● What needs to be done
Would you give the number of lines in the entries that contain the word "Laboratorio"? Nothing else is needed.

● Task input
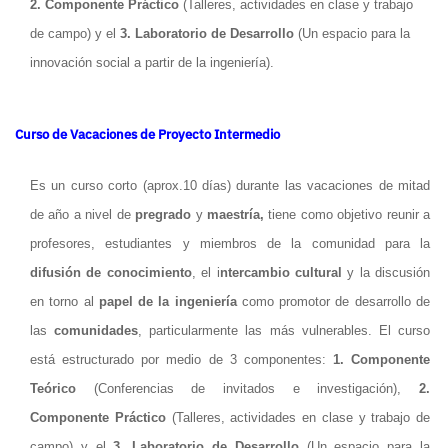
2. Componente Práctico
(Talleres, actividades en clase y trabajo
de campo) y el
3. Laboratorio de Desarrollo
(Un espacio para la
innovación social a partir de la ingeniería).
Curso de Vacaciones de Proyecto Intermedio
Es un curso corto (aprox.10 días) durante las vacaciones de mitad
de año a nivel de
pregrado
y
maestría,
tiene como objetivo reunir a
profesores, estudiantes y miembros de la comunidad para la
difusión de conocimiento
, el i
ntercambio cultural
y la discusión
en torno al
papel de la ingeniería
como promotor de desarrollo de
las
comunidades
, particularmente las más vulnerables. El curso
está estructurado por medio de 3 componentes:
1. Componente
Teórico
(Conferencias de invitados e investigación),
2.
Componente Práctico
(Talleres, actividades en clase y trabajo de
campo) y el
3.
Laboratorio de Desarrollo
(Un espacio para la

● Written response
2